For joints that are severely affected by rheumatoid arthritis despite medical management, there are orthopaedic procedures that can greatly improve function, mobility, and overall quality of life.
A joint is where the ends of two or more bones meet. There are different types of joints in the body — the most common type is a synovial joint. These types of joints — such as the knee, hip, and shoulder — are structured to make movement possible.
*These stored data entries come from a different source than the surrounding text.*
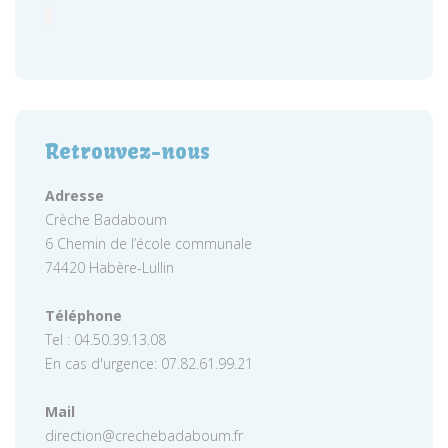
Retrouvez-nous
Adresse
Crèche Badaboum
6 Chemin de l’école communale
74420 Habère-Lullin
Téléphone
Tel : 04.50.39.13.08
En cas d'urgence: 07.82.61.99.21
Mail
direction@crechebadaboum.fr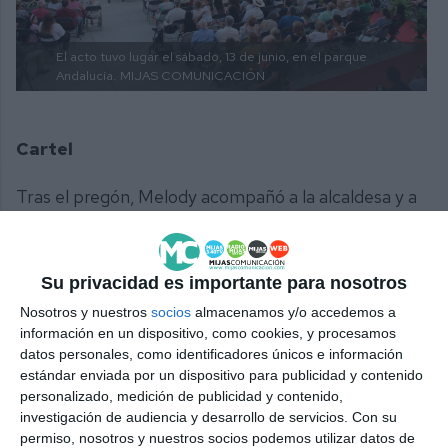
El acto tuvo lugar el sábado, 13 de junio, en el parque
Andalucía.
MIJAS COMUNICACIÓN
Cartel
Tras el pregón, Melody acompañó a la alcaldesa y a
la edil de Fiestas y Tradiciones, Silvia Marín (PP) a
descubrir el cartel anunciador de la feria, obra de
Su privacidad es importante para nosotros
Mijas Comunicación. “Hemos tenido un pregón de
Nosotros y nuestros
socios
almacenamos y/o accedemos a
bandera, disfrutando de dos grandes artistas:
información en un dispositivo, como cookies, y procesamos
Melody e Isabel Guerrero en el escenario. Se ha
datos personales, como identificadores únicos e información
notado que Las Lagunas tiene ganas de feria, tiene
estándar enviada por un dispositivo para publicidad y contenido
personalizado, medición de publicidad y contenido,
ganas de pasarlo bien y de disfrutar”, destacó
investigación de audiencia y desarrollo de servicios.
Con su
Marín, quien adelantó que “vamos a tener grandes
permiso, nosotros y nuestros socios podemos utilizar datos de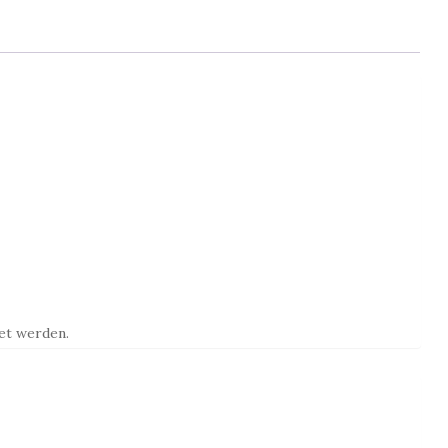
et werden.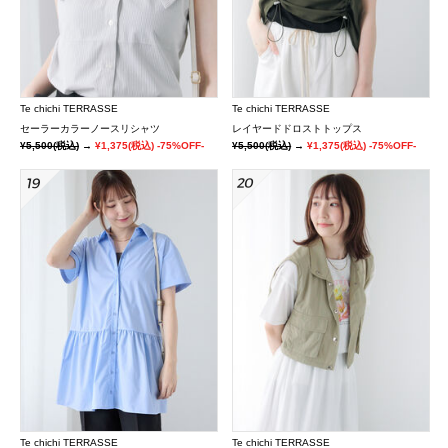
Te chichi TERRASSE
Te chichi TERRASSE
セーラーカラーノースリシャツ
レイヤードドロストトップス
¥5,500
(税込)
→
¥1,375
(税込)
-75%OFF-
¥5,500
(税込)
→
¥1,375
(税込)
-75%OFF-
Te chichi TERRASSE
Te chichi TERRASSE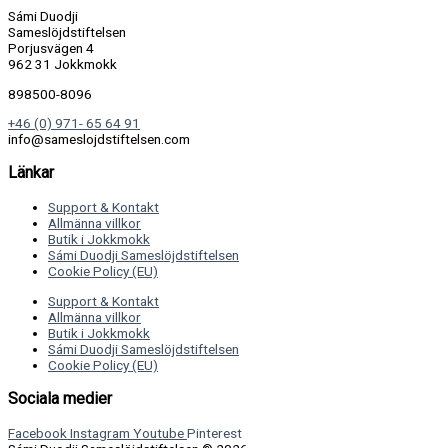
Sámi Duodji
Sameslöjdstiftelsen
Porjusvägen 4
962 31 Jokkmokk
898500-8096
+46 (0) 971- 65 64 91
info@sameslojdstiftelsen.com
Länkar
Support & Kontakt
Allmänna villkor
Butik i Jokkmokk
Sámi Duodji Sameslöjdstiftelsen
Cookie Policy (EU)
Support & Kontakt
Allmänna villkor
Butik i Jokkmokk
Sámi Duodji Sameslöjdstiftelsen
Cookie Policy (EU)
Sociala medier
Facebook
Instagram
Youtube
Pinterest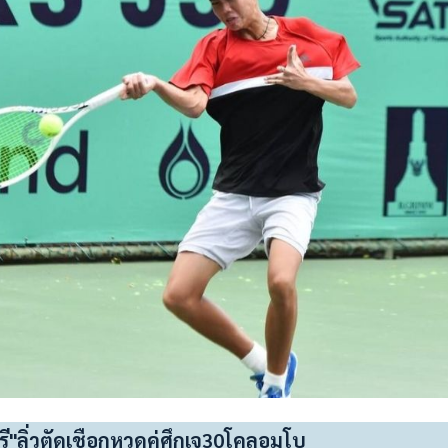
ศรี"ลิ่วตัดเชือกหวดคู่ศึกเจ30โคลอมโบ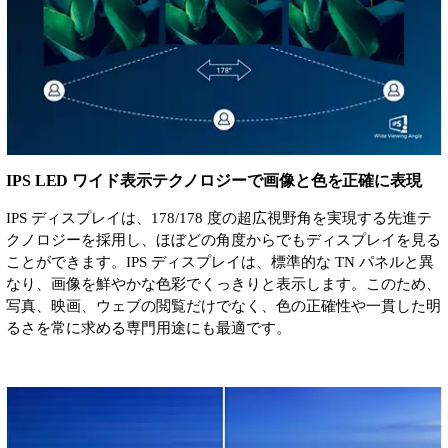
IPS LED ワイド表示テクノロジーで画像と色を正確に表現
IPS ディスプレイは、178/178 度の超広視野角を実現する先進テ
クノロジーを採用し、ほぼどの角度からでもディスプレイを見る
ことができます。IPS ディスプレイは、標準的な TN パネルと異
なり、画像を鮮やかな色彩でくっきりと表示します。このため、
写真、映画、ウェブの閲覧だけでなく、色の正確性や一貫した明
るさを常に求める専門用途にも最適です。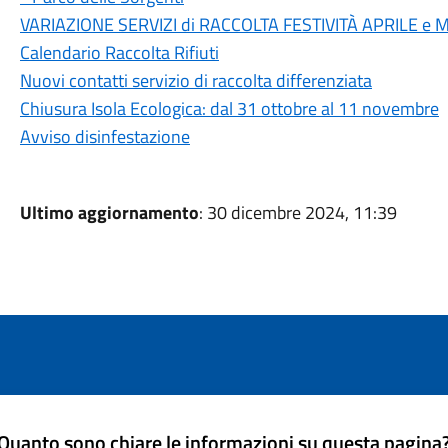
VARIAZIONE SERVIZI di RACCOLTA FESTIVITÀ APRILE e
Calendario Raccolta Rifiuti
Nuovi contatti servizio di raccolta differenziata
Chiusura Isola Ecologica: dal 31 ottobre al 11 novembre
Avviso disinfestazione
Ultimo aggiornamento
: 30 dicembre 2024, 11:39
Quanto sono chiare le informazioni su questa pagina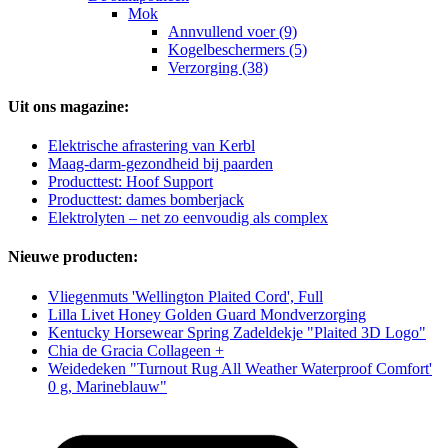
Mok
Annvullend voer (9)
Kogelbeschermers (5)
Verzorging (38)
Uit ons magazine:
Elektrische afrastering van Kerbl
Maag-darm-gezondheid bij paarden
Producttest: Hoof Support
Producttest: dames bomberjack
Elektrolyten – net zo eenvoudig als complex
Nieuwe producten:
Vliegenmuts 'Wellington Plaited Cord', Full
Lilla Livet Honey Golden Guard Mondverzorging
Kentucky Horsewear Spring Zadeldekje "Plaited 3D Logo"
Chia de Gracia Collageen +
Weidedeken "Turnout Rug All Weather Waterproof Comfort'
0 g, Marineblauw"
In a synovial joint, strong connective tissues called ligaments and tendons connect the bones to each other and to the surrounding muscles that stabilize the joint. The ends of bones are covered with a cushion of articular cartilage, a slippery tissue that helps the bones glide easily across each other during movement.
Synovial joints are surrounded with a thin lining of tissue — called synovium. The synovium produces hyaluronic acid and other substances that lubricate the joint and makes it easier to move.
Tendons that run through tight tunnels (called tendon sheaths) also have synovium around them to help them glide within the tunnels. These sheaths are found in the fingers, wrists, ankles, and toes. The synovial tissue within tendon sheaths is called tenosynovium. Rheumatoid arthritis can sometimes affect tenosynovium and cause swelling in the tendon sheaths. When this happens, the tenosynovial tissue can invade and damage the tendons, and the tendons may rupture (tear partially or completely).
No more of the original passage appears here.